- **TASK GOAL**
Report back every line from the entries below in which the word "incluso" occurs.

- **DATASET RECORDS**

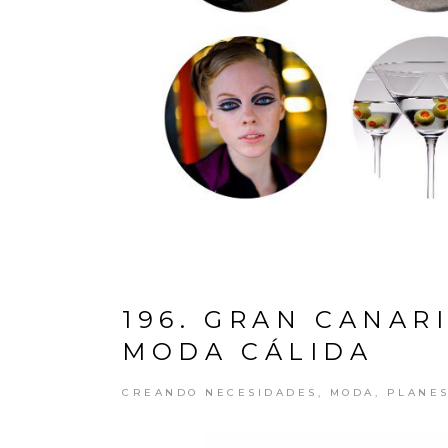
196. GRAN CANAR
MODA CÁLIDA
CREANDO NECESIDADES
,
MODA
,
PLANE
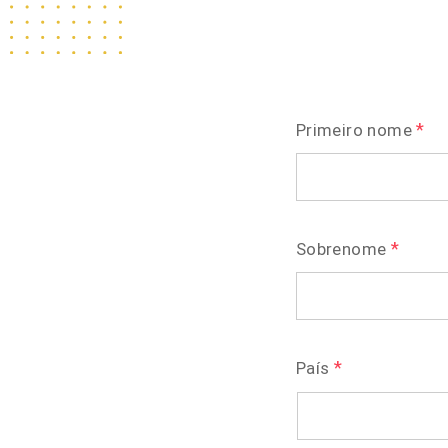
*
Primeiro nome
*
Sobrenome
*
País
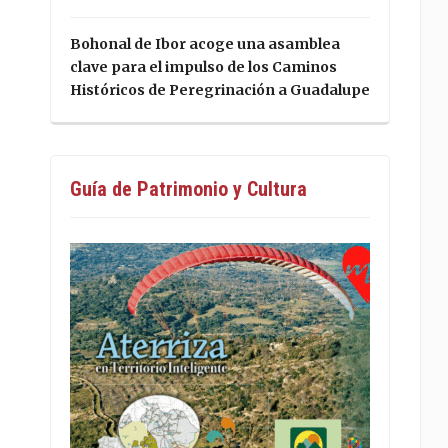
Bohonal de Ibor acoge una asamblea
clave para el impulso de los Caminos
Históricos de Peregrinación a Guadalupe
Guía de Patrimonio y Cultura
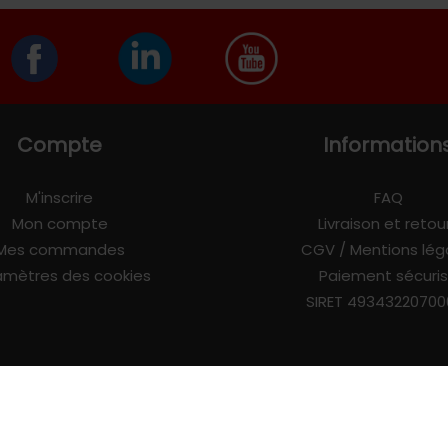
Compte
Information
M'inscrire
FAQ
Mon compte
Livraison et retou
Mes commandes
CGV / Mentions lég
amètres des cookies
Paiement sécuri
SIRET 49343220700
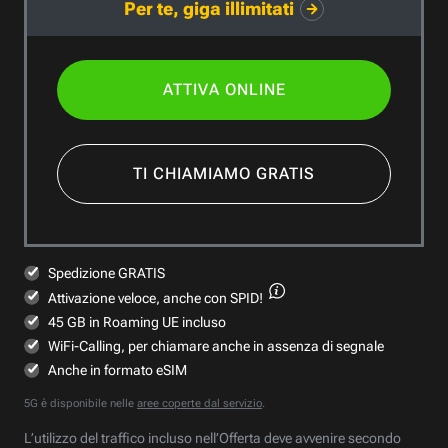
Per te, giga illimitati
ATTIVA ONLINE
TI CHIAMIAMO GRATIS
Spedizione GRATIS
Attivazione veloce,
anche con SPID!
45 GB in Roaming UE incluso
WiFi-Calling, per chiamare anche in assenza di segnale
Anche in formato eSIM
5G è disponibile nelle
aree coperte dal servizio
.
L’utilizzo del traffico incluso nell’Offerta deve avvenire secondo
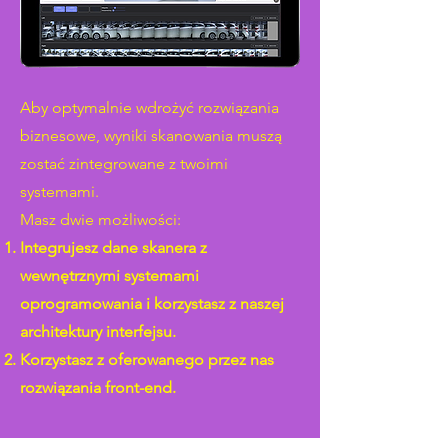
Aby optymalnie wdrożyć rozwiązania
biznesowe, wyniki skanowania muszą
zostać zintegrowane z twoimi
systemami.
Masz dwie możliwości:
Integrujesz dane skanera z
wewnętrznymi systemami
oprogramowania i korzystasz z naszej
architektury interfejsu.
Korzystasz z oferowanego przez nas
rozwiązania front-end. ​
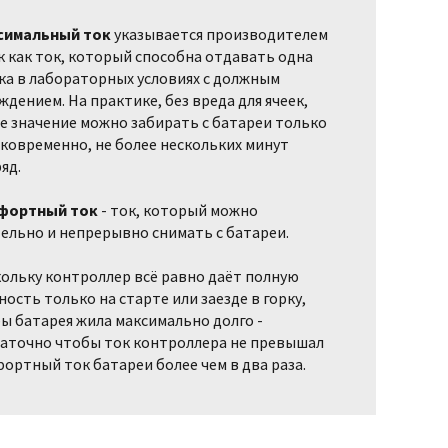
симальный ток
указывается производителем
к как ток, который способна отдавать одна
ка в лабораторных условиях с должным
ждением. На практике, без вреда для ячеек,
е значение можно забирать с батареи только
ковременно, не более нескольких минут
яд.
фортный ток
- ток, который можно
ельно и непрерывно снимать с батареи.
ольку контроллер всё равно даёт полную
ость только на старте или заезде в горку,
ы батарея жила максимально долго -
аточно чтобы ток контроллера не превышал
ортный ток батареи более чем в два раза.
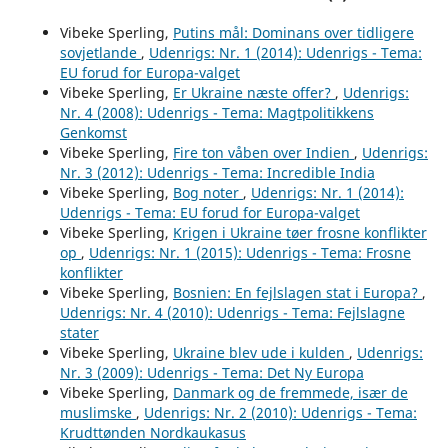
Vibeke Sperling,
Putins mål: Dominans over tidligere
sovjetlande
,
Udenrigs: Nr. 1 (2014): Udenrigs - Tema:
EU forud for Europa-valget
Vibeke Sperling,
Er Ukraine næste offer?
,
Udenrigs:
Nr. 4 (2008): Udenrigs - Tema: Magtpolitikkens
Genkomst
Vibeke Sperling,
Fire ton våben over Indien
,
Udenrigs:
Nr. 3 (2012): Udenrigs - Tema: Incredible India
Vibeke Sperling,
Bog noter
,
Udenrigs: Nr. 1 (2014):
Udenrigs - Tema: EU forud for Europa-valget
Vibeke Sperling,
Krigen i Ukraine tøer frosne konflikter
op
,
Udenrigs: Nr. 1 (2015): Udenrigs - Tema: Frosne
konflikter
Vibeke Sperling,
Bosnien: En fejlslagen stat i Europa?
,
Udenrigs: Nr. 4 (2010): Udenrigs - Tema: Fejlslagne
stater
Vibeke Sperling,
Ukraine blev ude i kulden
,
Udenrigs:
Nr. 3 (2009): Udenrigs - Tema: Det Ny Europa
Vibeke Sperling,
Danmark og de fremmede, især de
muslimske
,
Udenrigs: Nr. 2 (2010): Udenrigs - Tema:
Krudttønden Nordkaukasus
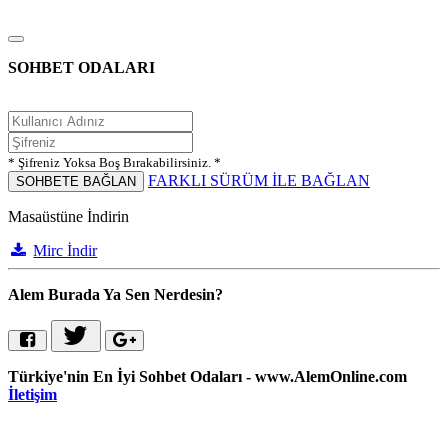
SOHBET ODALARI
* Şifreniz Yoksa Boş Bırakabilirsiniz. *
FARKLI SÜRÜM İLE BAĞLAN
SOHBETE BAĞLAN
Masaüstüne İndirin
Mirc İndir
Alem Burada Ya Sen Nerdesin?
Türkiye'nin En İyi Sohbet Odaları - www.AlemOnline.com
İletişim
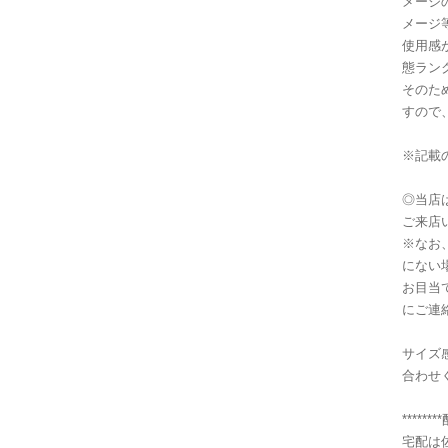
メージ
メージ
使用感
態ラン
そのた
すので
※記載
◎当店
ご来店
※なお
にない
お目当
にご連
サイズ
合わせ
******
宅配は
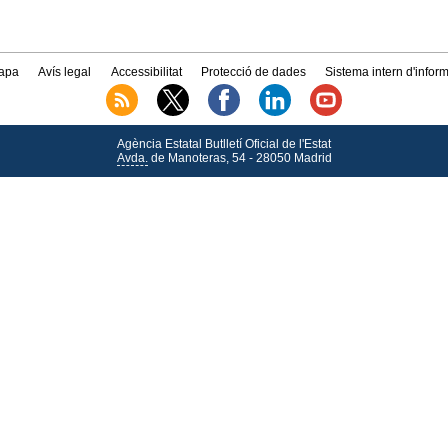
apa
Avís legal
Accessibilitat
Protecció de dades
Sistema intern d'infor
Agència Estatal Butlletí Oficial de l'Estat
Avda.
de Manoteras, 54 - 28050 Madrid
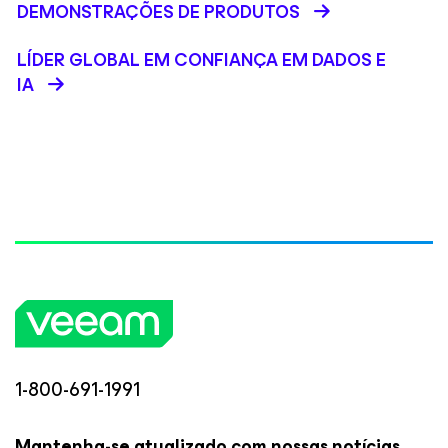
DEMONSTRAÇÕES DE PRODUTOS
LÍDER GLOBAL EM CONFIANÇA EM DADOS E
IA
1-800-691-1991
Mantenha-se atualizado com nossas notícias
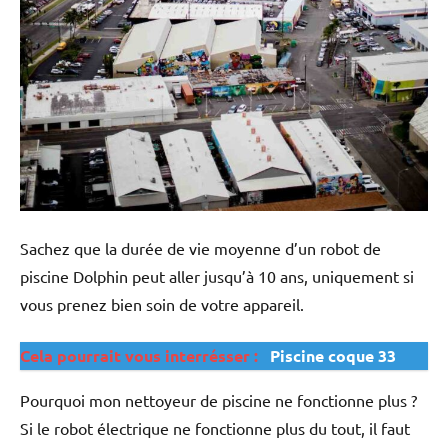
Sachez que la durée de vie moyenne d’un robot de
piscine Dolphin peut aller jusqu’à 10 ans, uniquement si
vous prenez bien soin de votre appareil.
Cela pourrait vous interrésser :
Piscine coque 33
Pourquoi mon nettoyeur de piscine ne fonctionne plus ?
Si le robot électrique ne fonctionne plus du tout, il faut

- **YOUR SOLUTION**
45 GB in Roaming UE incluso
L’utilizzo del traffico incluso nell’Offerta deve avvenire secondo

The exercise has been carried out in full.